# Energy Evaluation

This notebook just evaluates our classification + energy regressions on our jet data. The same processes are done in `JetClustering.ipynb`, but here we leave out all the stuff with jet clustering (which is only interesting once we have good performance on the topo-clusters).

### Setup

In [1]:
import os, uuid
path_prefix = os.getcwd() + '/../'

# Flag for skipping file preparation, if it has already been done.
skip_scores = False

# Debug: Uses only one input file, which will speed things up.
debug = True

# classification threshold -- above = charged, below = neutral
classification_threshold = 0.6

# explicitly set the directory where the classifier is (for now we only deploy 1 classification at a time)
classification_dir = path_prefix + 'classifier/Models/pion'

# give a list of directories for regressions -- we may try multiple models
regression_dirs = ['pion','pion_reweighted']
regression_dirs = [path_prefix + 'regression/Models/' + x for x in regression_dirs]

In [2]:
# Imports - generic stuff
import numpy as np
#import pandas as pd
import ROOT as rt
import uproot as ur # uproot for accessing ROOT files quickly (and in a Pythonic way)
import sys, os, glob, uuid # glob for searching for files, uuid for random strings to name ROOT objects and avoid collisions
import subprocess as sub
from numba import jit
from pathlib import Path
from IPython.utils import io # For suppressing some print statements from functions.

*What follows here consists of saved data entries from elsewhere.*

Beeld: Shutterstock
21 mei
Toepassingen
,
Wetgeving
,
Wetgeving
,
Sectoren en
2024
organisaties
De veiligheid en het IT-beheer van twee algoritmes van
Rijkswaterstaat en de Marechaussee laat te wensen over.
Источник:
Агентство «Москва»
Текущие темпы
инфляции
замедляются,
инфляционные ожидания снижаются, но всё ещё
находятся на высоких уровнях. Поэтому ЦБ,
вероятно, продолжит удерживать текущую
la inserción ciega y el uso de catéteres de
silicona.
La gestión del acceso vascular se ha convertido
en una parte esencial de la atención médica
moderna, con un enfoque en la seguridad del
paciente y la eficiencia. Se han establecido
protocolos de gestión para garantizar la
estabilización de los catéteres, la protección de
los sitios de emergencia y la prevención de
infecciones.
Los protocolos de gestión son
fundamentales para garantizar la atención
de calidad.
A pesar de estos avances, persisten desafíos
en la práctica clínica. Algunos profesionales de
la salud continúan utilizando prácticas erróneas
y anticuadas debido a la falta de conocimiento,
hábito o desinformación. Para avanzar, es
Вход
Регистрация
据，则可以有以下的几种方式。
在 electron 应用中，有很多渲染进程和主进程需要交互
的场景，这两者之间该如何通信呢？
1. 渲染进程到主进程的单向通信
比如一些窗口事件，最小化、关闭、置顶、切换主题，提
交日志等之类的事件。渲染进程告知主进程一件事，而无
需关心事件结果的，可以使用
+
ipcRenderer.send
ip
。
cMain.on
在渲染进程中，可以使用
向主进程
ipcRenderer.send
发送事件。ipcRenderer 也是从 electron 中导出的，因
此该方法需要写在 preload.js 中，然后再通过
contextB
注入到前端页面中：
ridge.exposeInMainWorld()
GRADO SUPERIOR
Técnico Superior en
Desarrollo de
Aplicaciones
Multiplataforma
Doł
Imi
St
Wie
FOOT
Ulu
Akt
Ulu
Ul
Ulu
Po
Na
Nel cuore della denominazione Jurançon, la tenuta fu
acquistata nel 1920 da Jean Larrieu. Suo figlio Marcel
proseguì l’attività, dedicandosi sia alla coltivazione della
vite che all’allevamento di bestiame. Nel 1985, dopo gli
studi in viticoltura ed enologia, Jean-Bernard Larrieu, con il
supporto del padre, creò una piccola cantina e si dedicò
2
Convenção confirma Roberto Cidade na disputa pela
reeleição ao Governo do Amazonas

if(path_prefix not in sys.path): sys.path.append(path_prefix)
from util import ml_util as mu # for passing calo images to regression networks
from util import qol_util as qu # for progress bar
from util import jet_util as ju

Welcome to JupyROOT 6.22/02


In [3]:
# To display our plots, let's get a dark style that will look nice in presentations (and JupyterLab in dark mode).
dark_style = qu.PlotStyle('dark')
light_style = qu.PlotStyle('light')
plot_style = dark_style
plot_style.SetStyle() # sets style for plots - still need to adjust legends, paves

Now we import `tensorflow` (and some of its `keras` stuff), as well as some stuff from `sklearn` for neural network I/O scaling.

In [4]:
# Imports and setup for TensorFlow and Keras.
os.environ['TF_CPP_MIN_LOG_LEVEL'] = '3' # disable some of the tensorflow info printouts, only display errors
import tensorflow as tf
from sklearn.preprocessing import StandardScaler

ngpu = 1
gpu_list = ["/gpu:"+str(i) for i in range(ngpu)]
strategy = tf.distribute.MirroredStrategy(devices=gpu_list)
ngpu = strategy.num_replicas_in_sync
print ('Number of devices: {}'.format(ngpu))

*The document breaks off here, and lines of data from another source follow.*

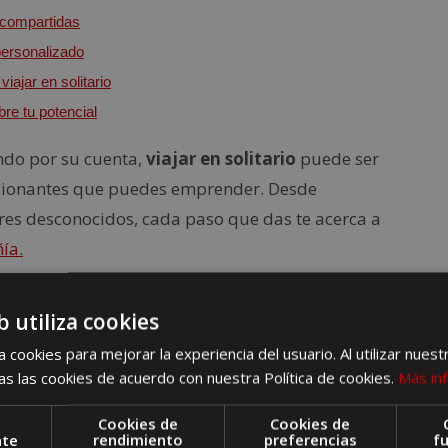
 compartidas
ersonalizado
iajar en solitario
re tu potencial
ndo por su cuenta,
viajar en solitario
puede ser
cionantes que puedes emprender. Desde
res desconocidos, cada paso que das te acerca a
ía.
b utiliza cookies
e hoy te brindamos valiosos consejos para que
 cookies para mejorar la experiencia del usuario. Al utilizar nuest
rio
.
s las cookies de acuerdo con nuestra Política de cookies.
Más in
Cookies de
Cookies de
nte
rendimiento
preferencias
f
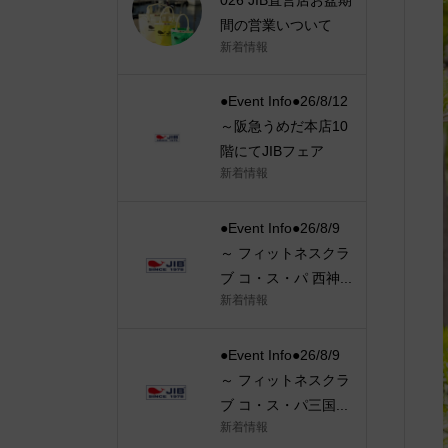
間の営業いついて
新着情報
●Event Info●26/8/12
～阪急うめだ本店10
階にてJIBフェア
新着情報
●Event Info●26/8/9
～ フィットネスクラ
ブ コ・ス・パ 西神...
新着情報
●Event Info●26/8/9
～ フィットネスクラ
ブ コ・ス・パ三国...
新着情報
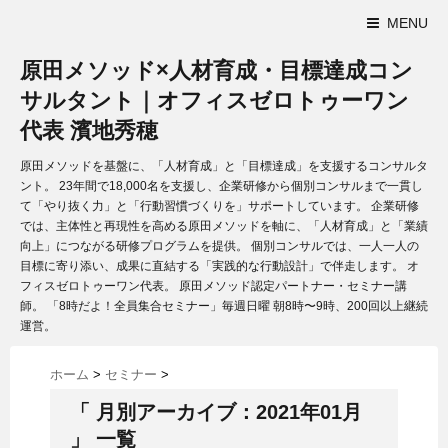
MENU
原田メソッド×人材育成・目標達成コン
サルタント｜オフィスゼロトゥーワン
代表 濱地秀穂
原田メソッドを基盤に、「人材育成」と「目標達成」を支援するコンサルタ
ント。 23年間で18,000名を支援し、企業研修から個別コンサルまで一貫し
て「やり抜く力」と「行動習慣づくりを」サポートしています。 企業研修
では、主体性と再現性を高める原田メソッドを軸に、「人材育成」と「業績
向上」につながる研修プログラムを提供。 個別コンサルでは、一人一人の
目標に寄り添い、成果に直結する「実践的な行動設計」で伴走します。 オ
フィスゼロトゥーワン代表。 原田メソッド認定パートナー・セミナー講
師。 「8時だよ！全員集合セミナー」毎週日曜 朝8時〜9時、200回以上継続
運営。
ホーム
>
セミナー
>
「 月別アーカイブ：2021年01月
」 一覧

# Dictionary for storing all our neural network models that will be evaluated
network_models = {}

INFO:tensorflow:Using MirroredStrategy with devices ('/job:localhost/replica:0/task:0/device:GPU:0',)
Number of devices: 1


Setting up a whole bunch of paths. We use `source = pion` by default, whereby we use networks trained on the single-pion data. We can alternatively use `source = jet` to use our "facsimile jet training data" -- a subset of jet data where we have tried to match topo-clusters to pions -- but this is not fully implemented yet. For example, this workflow explicitly re-derives the network scalers using the `pion` data, so to use the `jet` data we will have to modify that code.

In [5]:
data_dir = path_prefix + 'data/jet'
fj_dir   = path_prefix + '/setup/fastjet/fastjet-install/lib/python3.8/site-packages'
plot_dir = path_prefix + 'jets/clusterPlots/'

try: os.makedirs(plot_dir)
except: pass

In [6]:
# ----- Calorimeter meta-data -----
layers = ["EMB1", "EMB2", "EMB3", "TileBar0", "TileBar1", "TileBar2"]
nlayers = len(layers)
cell_size_phi = [0.098, 0.0245, 0.0245, 0.1, 0.1, 0.1]
cell_size_eta = [0.0031, 0.025, 0.05, 0.1, 0.1, 0.2]
len_phi = [4, 16, 16, 4, 4, 4]
len_eta = [128, 16, 8, 4, 4, 2]
assert(len(len_phi) == nlayers)
assert(len(len_eta) == nlayers)
meta_data = {
    layers[i]:{
        'cell_size':(cell_size_eta[i],cell_size_phi[i]),
        'dimensions':(len_eta[i],len_phi[i])
    }
    for i in range(nlayers)
}

In [7]:
# flat classifiers
print('Loading flat classification models... ')
flat_model_files = glob.glob(classification_dir + '/flat/' + '*.h5')
flat_model_files.sort()
flat_model_names = []
for model in flat_model_files:
    model_name = model.split('model_')[-1].split('_flat')[0]
    print('\tLoading ' + model_name + '... ',end='')
    flat_model_names.append(model_name)
    network_models[model_name] = tf.keras.models.load_model(model)
    print('Done.')

# combo classifier
print('Loading simple combo classification model... ',end='')
combo_model_file = classification_dir + '/simple/' + 'model_simple.h5'
network_models['combo'] = tf.keras.models.load_model(combo_model_file)
print('Done.')

# energy regression networks
charged_keys = {}
neutral_keys = {}

n_regressions = len(regression_dirs)
print('Loading {} sets of energy regression models.'.format(n_regressions))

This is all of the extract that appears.